In the third iteration of the Cyber Fortress in 2024, seven water authorities from across Virginia participated in the exercise. The red team, led by the brigade’s cyber warfare company, based their attack on historic malicious cyberattacks on U.S. water infrastructure, while the blue team defended its network.

Previous iterations of the event have brought guardsmen together with electricity, telecom, and 5G utility providers. Mazur notes that some partners, like Verizon, have participated in multiple events. “A cyberattack on one element of a critical infrastructure sector doesn’t mean there wouldn’t be multiple or simultaneous events affecting others,” he said. As an added bonus, “We actually have folks in the unit in the Virginia Guard who are from Verizon to help facilitate this.”

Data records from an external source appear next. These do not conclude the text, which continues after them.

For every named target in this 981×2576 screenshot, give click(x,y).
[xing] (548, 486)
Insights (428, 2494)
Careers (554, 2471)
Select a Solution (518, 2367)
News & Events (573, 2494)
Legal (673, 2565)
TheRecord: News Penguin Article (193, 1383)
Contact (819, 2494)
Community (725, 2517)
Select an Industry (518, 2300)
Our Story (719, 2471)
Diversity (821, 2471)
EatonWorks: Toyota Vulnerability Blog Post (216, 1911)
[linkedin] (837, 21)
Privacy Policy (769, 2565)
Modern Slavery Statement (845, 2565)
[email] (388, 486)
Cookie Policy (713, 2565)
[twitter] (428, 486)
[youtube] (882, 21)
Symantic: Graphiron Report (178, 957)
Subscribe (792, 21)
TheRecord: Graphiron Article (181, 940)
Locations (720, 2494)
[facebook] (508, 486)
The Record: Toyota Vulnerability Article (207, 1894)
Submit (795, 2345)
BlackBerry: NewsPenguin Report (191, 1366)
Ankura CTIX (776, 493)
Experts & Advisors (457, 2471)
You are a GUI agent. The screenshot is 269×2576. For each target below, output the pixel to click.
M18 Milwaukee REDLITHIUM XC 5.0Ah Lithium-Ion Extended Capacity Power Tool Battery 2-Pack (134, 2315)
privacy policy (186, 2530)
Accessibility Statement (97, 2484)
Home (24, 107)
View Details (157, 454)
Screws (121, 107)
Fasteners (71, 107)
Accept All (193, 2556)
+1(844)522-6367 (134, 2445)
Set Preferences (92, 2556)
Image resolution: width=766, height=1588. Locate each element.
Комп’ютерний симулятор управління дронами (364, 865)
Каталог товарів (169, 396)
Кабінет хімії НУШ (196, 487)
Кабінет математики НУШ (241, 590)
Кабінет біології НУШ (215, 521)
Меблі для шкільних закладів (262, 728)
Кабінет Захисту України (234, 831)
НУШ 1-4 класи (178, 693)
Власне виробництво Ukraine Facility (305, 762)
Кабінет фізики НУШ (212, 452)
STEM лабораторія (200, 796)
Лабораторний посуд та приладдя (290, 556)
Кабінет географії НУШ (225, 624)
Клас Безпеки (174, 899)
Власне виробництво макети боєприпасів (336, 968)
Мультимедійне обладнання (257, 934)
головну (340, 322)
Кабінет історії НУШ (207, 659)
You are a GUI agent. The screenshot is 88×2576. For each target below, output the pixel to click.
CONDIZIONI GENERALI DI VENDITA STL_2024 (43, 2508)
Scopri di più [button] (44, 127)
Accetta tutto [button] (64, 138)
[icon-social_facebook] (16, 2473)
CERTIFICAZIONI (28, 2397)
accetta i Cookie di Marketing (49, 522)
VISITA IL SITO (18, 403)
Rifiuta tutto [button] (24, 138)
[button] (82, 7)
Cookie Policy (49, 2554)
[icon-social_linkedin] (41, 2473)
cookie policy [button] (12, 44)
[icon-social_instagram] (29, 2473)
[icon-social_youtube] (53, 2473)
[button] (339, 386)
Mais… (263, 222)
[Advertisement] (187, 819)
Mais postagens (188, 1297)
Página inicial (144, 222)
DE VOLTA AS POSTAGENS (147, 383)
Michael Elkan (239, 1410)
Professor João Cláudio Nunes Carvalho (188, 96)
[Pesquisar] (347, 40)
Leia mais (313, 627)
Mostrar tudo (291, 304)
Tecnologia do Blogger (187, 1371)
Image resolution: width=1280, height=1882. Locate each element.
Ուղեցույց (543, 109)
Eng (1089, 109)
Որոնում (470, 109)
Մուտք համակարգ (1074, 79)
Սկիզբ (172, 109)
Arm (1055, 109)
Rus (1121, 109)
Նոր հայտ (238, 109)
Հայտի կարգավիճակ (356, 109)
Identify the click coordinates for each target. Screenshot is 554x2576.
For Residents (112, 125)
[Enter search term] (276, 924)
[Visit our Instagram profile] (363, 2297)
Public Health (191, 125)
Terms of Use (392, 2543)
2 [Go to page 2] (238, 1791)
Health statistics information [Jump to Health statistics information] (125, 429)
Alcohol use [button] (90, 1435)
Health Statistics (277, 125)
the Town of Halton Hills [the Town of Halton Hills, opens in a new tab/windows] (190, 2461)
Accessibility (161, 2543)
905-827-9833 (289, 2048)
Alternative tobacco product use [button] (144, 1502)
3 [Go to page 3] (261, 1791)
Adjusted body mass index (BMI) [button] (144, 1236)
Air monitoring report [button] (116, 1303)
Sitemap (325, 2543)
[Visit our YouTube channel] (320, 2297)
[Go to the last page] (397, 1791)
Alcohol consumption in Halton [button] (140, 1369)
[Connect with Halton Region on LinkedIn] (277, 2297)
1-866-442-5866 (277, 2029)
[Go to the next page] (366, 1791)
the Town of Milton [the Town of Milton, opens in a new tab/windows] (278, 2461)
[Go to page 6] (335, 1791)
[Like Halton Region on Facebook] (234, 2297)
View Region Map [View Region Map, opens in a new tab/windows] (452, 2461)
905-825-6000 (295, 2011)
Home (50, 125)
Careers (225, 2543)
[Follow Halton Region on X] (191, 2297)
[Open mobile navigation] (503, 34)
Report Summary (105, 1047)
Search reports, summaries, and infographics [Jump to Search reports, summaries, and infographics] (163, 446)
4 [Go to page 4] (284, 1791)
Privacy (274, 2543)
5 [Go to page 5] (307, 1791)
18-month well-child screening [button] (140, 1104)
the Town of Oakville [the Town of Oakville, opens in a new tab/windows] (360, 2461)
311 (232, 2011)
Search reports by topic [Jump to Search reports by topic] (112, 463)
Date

All this training comes together to make a major impact on state operations and federal missions. At the federal level, soldiers typically are mobilized every five years as part of their mission to support the U.S. Army Cyber Command’s Joint Force Headquarters-Cyber at Fort Eisenhower in Georgia.

“Soldiers who go on those missions are immersed in cybersecurity jobs for the Department of Defense for a one-year period. They gain valuable skills that they may not have access to in the civilian sector,” Messare said. “The feedback we’ve gotten is that it’s been hugely beneficial for civilian employers.”